# Guide bushing for Brusso templates



## HawaiiBob (Dec 2, 2013)

I am considering using Brusso hinges on a few projects and have some questions regarding the use of their installation templates.

I believe that their templates are made of 1/8" brass.

The instructions contain the following:

_shorten the bushing to protrude from the bottom of the router base by slightly less than 1/8"_

Since none of my bushings are that short, 

should I buy a new bushing and modify it as per the instructions or

could I just make a spacer (of maybe MDF and the size of the router base) to go over the standard bushing and of a thickness to achieve the same result.

Thanks in advance


----------



## jw2170 (Jan 24, 2008)

That should work, Bob.

You are effectively dropping the guide bushing deeper into the base plate.


----------



## HawaiiBob (Dec 2, 2013)

Thanks James
I did not think it would be an issue and being a tight-arse, the spacer is the cheaper way out.


----------



## Quillman (Aug 16, 2010)

"I just make a spacer (of maybe MDF and the size of the router base) to go over the standard bushing and of a thickness to achieve the same result."
*************************
I don't think so unless the first ring is = 1/8 or less.
Would definitely get a new ring and grind it down to their specks.


----------



## jw2170 (Jan 24, 2008)

Hi Pat,

I am familiar with your method, and in fact recommended that method in a recent post.

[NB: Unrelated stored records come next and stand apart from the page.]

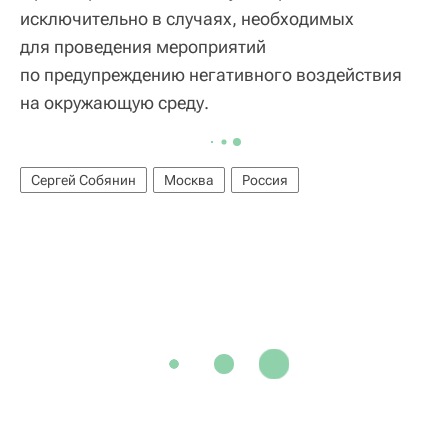
исключительно в случаях, необходимых
для проведения мероприятий
по предупреждению негативного воздействия
на окружающую среду.
Сергей Собянин
Москва
Россия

However, I am not sure why the OP's solution would only work if "the first ring is = 1/8 or less"?


----------



## Quillman (Aug 16, 2010)

Longer extension, probably longer than the templet is thick?
In that event, it won't work; it will hit the work.


----------



## jw2170 (Jan 24, 2008)

Thanks Pat. I re-read the OP and the penny dropped....

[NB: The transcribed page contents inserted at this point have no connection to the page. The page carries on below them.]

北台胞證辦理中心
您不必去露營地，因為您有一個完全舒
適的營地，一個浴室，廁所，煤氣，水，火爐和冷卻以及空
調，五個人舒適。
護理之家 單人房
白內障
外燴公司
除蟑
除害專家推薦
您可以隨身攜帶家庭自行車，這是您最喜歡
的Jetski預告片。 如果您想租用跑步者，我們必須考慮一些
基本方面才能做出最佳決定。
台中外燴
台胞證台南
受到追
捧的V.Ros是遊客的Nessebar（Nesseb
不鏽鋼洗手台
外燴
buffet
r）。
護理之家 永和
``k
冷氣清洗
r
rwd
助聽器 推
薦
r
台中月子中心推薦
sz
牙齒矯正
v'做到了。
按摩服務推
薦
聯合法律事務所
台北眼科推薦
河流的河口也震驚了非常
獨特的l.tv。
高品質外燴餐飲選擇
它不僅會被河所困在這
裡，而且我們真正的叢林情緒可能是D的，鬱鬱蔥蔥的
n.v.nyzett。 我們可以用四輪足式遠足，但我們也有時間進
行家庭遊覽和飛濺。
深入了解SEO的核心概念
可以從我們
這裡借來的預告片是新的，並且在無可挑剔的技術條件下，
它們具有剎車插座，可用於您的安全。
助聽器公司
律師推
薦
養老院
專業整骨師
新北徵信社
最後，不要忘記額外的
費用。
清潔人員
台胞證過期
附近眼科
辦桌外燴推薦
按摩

If the template is only 1/8", a very short guide bushing will be required...


----------



## HawaiiBob (Dec 2, 2013)

So why would a spacer the size of the router base and thick enough to only allow the guide bushing to protrude through it less than the thickness of the template NOT work?


----------



## Quillman (Aug 16, 2010)

Most (PC/DW) collars are flanged and sit in the couterbore on the work side of the subbase, example..
As such, a spacer, as you suggest does nothing.


----------



## HawaiiBob (Dec 2, 2013)

Pat, If the 'spacer' is between the router base and the work, and only allowing the guide bushing to protrude the required amount, please explain how that would not work.


----------



## Quillman (Aug 16, 2010)

That is Kosher, but fixturing for that does take some time, care and respect for safety.
Much easier, on the face of it, to grind a 4$ ring to 1/8".


----------



## jw2170 (Jan 24, 2008)

Hi Bob,

While your method will work, and I have agreed, Pat is correct in advising that the time and effort spent trying to get an overlay base plate to exactly the correct thickness is not productive.

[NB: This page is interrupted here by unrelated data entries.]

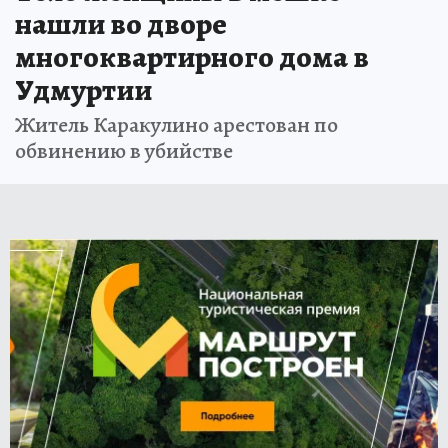
нашли во дворе
многоквартирного дома в
Удмуртии
Житель Каракулино арестован по
обвинению в убийстве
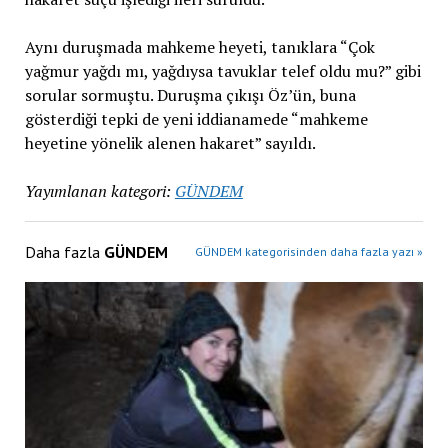
Aynı duruşmada mahkeme heyeti, tanıklara “Çok
yağmur yağdı mı, yağdıysa tavuklar telef oldu mu?” gibi
sorular sormuştu. Duruşma çıkışı Öz’ün, buna
gösterdiği tepki de yeni iddianamede “mahkeme
heyetine yönelik alenen hakaret” sayıldı.
Yayımlanan kategori:
GÜNDEM
Daha fazla
GÜNDEM
GÜNDEM kategorisinden daha fazla yazı »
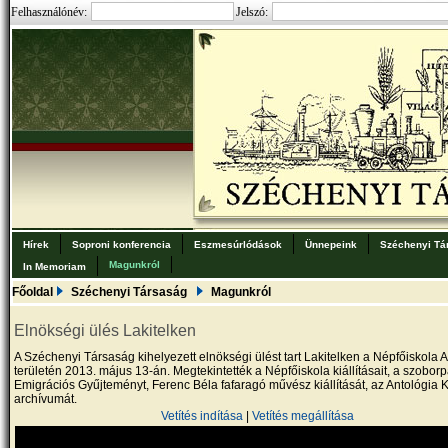
Felhasználónév:
Jelszó:
Hírek
Soproni konferencia
Eszmesúrlódások
Ünnepeink
Széchenyi Tá
Magunkról
In Memoriam
Főoldal
Széchenyi Társaság
Magunkról
Elnökségi ülés Lakitelken
A Széchenyi Társaság kihelyezett elnökségi ülést tart Lakitelken a Népfőiskola 
területén 2013. május 13-án. Megtekintették a Népfőiskola kiállításait, a szoborp
Emigrációs Gyűjteményt, Ferenc Béla fafaragó művész kiállítását, az Antológia 
archívumát.
Vetítés indítása
|
Vetítés megállítása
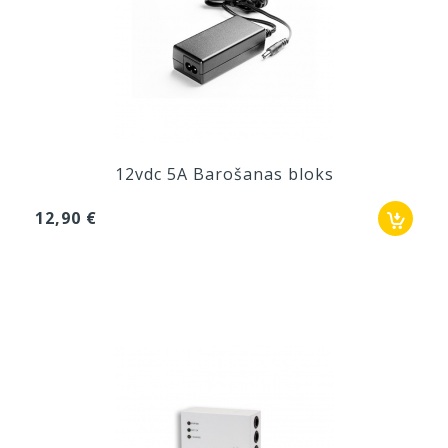
12vdc 5A Barošanas bloks
12,90 €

I answered your question. "....could I just make a spacer (of maybe MDF and the size of the router base) to go over the standard bushing...." in the affirmative but you had not asked "is there another easy way I could achieve this"....Which I should have asked....

IMO, both ways will work, but one method is easier than the other. :yes4:

I needed a shortened guide bush to use on a dovetail jig and a member from the Strathfield Men's Shed just cut it down on a metal lathe......


----------